Obama embarks on historic Cuba visit
US president arrives in Havana on a three-day trip a year after diplomatic ties were restored.
US President Barack Obama embarked on a historic trip to Cuba on Sunday more than a year after Washington reset its foreign policy towards the island following decades of Cold War animosity that almost led to a nuclear war.
The three-day trip - the first by a US president in 88 years - was unthinkable until Obama and Cuban President Raul Castro agreed in December 2014 to re-establish diplomatic ties.
The US broke off ties with the communist nation of 11 million when Cuban revolutionaries led by Fidel Castro ousted a pro-American government in 1959.
On Sunday evening, Foreign Minister Bruno Rodriguez met Obama at the Jose Marti Airport after Air Force One touched down in Havana, 145km from the southern US state of Florida.
Cuban police, meanwhile, broke up the regular march of a leading dissident group, the Ladies in White, detaining about 50 people hours before Obama arrived. About 200 protesters have been briefly arrested in the past few days.
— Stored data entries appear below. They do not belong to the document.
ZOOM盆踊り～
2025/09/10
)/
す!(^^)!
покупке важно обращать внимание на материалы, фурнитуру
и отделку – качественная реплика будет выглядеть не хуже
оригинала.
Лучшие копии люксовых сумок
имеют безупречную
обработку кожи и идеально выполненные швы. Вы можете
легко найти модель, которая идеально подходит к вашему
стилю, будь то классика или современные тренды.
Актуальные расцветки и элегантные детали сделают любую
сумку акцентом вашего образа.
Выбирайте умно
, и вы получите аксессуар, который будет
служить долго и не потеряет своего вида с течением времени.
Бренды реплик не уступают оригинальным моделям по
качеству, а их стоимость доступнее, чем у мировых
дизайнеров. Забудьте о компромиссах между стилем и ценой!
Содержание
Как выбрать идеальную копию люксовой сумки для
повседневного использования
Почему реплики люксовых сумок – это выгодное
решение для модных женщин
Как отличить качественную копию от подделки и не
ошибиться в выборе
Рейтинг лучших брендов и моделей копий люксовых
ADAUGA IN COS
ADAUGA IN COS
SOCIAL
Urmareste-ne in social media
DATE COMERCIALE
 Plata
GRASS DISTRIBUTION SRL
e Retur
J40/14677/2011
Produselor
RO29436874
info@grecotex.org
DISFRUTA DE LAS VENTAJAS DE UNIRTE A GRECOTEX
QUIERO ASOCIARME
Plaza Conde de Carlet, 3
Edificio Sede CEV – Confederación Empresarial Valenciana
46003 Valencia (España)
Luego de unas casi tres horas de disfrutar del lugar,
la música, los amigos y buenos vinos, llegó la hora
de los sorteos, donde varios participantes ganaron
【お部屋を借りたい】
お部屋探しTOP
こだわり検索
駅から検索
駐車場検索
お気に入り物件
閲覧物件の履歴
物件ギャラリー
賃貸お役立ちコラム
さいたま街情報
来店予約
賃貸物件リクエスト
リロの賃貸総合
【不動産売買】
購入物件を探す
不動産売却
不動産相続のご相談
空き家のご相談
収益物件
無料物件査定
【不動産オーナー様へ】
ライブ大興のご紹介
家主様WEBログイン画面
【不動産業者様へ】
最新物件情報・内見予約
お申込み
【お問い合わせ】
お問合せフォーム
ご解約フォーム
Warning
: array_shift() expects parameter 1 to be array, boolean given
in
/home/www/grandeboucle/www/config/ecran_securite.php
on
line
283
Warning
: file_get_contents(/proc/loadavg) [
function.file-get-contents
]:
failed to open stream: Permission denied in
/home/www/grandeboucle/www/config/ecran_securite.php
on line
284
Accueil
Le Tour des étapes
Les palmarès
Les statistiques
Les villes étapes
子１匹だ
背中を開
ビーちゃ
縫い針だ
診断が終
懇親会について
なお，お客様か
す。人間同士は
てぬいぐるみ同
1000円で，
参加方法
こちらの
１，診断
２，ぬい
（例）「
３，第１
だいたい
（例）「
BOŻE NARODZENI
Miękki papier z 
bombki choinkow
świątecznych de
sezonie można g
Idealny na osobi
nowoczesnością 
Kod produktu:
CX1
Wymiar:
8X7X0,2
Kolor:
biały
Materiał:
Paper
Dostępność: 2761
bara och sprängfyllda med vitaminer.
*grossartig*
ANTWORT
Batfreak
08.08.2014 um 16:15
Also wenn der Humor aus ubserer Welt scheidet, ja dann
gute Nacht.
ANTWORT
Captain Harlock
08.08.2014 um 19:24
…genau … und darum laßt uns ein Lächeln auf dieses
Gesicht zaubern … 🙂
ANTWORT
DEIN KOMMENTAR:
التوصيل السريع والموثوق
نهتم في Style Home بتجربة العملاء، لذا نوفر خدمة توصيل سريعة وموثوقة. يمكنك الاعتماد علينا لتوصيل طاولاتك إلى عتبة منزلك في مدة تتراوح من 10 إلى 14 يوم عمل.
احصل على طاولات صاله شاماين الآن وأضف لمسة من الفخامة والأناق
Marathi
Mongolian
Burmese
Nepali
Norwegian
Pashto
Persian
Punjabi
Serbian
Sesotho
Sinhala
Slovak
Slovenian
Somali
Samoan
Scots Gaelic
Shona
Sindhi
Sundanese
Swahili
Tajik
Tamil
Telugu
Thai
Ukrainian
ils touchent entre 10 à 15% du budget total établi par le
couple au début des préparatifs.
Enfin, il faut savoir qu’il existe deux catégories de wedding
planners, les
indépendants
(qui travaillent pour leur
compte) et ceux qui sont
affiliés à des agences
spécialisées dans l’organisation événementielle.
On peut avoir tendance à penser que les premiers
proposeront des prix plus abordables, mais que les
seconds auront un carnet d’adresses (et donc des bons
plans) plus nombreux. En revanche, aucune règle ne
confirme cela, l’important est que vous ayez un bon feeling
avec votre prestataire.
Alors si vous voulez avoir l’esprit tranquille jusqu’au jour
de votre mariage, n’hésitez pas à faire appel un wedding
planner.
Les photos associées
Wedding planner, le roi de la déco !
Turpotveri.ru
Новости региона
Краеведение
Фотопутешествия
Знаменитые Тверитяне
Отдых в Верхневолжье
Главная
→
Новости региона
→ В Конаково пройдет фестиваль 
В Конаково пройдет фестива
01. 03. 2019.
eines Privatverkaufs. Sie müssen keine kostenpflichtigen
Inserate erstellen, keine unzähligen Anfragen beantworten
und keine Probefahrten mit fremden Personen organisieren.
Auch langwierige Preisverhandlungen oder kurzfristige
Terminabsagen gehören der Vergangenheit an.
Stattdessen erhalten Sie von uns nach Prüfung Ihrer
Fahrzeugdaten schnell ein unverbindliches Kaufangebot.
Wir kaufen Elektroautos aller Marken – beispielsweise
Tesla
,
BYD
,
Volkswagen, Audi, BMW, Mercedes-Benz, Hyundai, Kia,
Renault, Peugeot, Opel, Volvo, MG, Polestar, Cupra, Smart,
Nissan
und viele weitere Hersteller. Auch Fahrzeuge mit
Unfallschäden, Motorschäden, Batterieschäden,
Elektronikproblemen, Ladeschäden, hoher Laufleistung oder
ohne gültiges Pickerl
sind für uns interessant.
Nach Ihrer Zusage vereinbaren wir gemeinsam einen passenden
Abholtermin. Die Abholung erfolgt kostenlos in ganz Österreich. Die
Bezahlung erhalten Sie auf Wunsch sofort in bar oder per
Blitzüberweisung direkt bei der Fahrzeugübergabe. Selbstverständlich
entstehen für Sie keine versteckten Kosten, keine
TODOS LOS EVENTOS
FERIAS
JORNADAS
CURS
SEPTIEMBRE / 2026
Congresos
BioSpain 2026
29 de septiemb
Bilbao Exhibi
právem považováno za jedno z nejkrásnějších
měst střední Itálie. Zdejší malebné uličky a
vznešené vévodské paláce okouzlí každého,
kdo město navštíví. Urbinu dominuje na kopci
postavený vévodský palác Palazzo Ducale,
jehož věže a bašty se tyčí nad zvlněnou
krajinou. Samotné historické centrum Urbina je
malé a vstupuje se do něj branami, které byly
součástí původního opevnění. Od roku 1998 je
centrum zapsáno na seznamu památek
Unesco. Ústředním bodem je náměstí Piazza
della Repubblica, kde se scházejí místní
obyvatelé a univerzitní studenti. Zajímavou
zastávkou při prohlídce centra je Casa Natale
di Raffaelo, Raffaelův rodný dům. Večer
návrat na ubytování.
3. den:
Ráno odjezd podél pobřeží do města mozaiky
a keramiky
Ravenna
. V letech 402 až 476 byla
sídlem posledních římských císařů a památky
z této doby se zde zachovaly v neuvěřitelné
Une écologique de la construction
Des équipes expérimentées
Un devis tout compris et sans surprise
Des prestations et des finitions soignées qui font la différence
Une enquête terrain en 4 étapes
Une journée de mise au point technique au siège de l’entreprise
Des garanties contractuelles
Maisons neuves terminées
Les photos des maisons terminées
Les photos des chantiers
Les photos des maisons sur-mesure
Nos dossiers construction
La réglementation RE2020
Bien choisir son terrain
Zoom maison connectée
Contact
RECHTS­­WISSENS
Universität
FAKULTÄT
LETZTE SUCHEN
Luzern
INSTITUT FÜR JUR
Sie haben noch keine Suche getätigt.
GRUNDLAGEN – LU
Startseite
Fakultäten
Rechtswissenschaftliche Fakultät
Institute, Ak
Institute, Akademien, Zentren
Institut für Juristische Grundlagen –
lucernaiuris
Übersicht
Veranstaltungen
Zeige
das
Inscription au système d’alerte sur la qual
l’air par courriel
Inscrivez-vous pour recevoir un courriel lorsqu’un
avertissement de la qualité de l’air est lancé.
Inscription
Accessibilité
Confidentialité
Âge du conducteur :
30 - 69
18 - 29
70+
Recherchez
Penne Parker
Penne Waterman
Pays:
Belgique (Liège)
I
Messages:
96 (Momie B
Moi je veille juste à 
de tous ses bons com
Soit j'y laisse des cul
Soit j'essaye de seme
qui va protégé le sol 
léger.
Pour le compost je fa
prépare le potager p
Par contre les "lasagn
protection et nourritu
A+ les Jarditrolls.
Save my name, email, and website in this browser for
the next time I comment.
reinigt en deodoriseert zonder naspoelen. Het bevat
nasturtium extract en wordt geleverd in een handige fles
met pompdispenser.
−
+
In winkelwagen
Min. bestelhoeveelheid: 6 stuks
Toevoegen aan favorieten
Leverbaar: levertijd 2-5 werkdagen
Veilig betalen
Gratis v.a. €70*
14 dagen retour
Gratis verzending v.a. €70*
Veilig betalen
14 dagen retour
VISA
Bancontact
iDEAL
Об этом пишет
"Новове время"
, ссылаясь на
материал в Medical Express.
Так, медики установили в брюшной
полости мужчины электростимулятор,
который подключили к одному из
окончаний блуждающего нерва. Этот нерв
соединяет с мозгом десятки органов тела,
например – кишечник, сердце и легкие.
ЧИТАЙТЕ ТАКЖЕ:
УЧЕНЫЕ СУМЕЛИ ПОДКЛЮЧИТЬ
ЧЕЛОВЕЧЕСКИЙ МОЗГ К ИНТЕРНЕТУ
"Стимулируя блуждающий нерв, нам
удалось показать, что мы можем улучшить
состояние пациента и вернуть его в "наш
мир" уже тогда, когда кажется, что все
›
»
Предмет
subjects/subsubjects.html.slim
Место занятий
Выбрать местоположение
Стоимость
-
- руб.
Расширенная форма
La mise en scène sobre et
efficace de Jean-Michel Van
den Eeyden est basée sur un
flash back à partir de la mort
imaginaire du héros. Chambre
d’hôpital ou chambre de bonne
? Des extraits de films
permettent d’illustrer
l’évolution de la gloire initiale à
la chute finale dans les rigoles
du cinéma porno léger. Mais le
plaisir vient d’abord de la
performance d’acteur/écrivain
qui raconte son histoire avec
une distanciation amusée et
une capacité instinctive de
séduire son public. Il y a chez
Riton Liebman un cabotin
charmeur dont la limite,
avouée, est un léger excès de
Obama will meet government critics on Tuesday. The leader of the Ladies in White, Berta Soler, has been invited. She was among those detained on Sunday.
The Cuban government dismisses dissidents as mercenaries seeking to destabilise the country.
Plainclothes police blanketed the capital, Havana, with security while public works crews laid down asphalt to fill potholes, as the island nation prepared a red-carpet welcome for Obama and his family.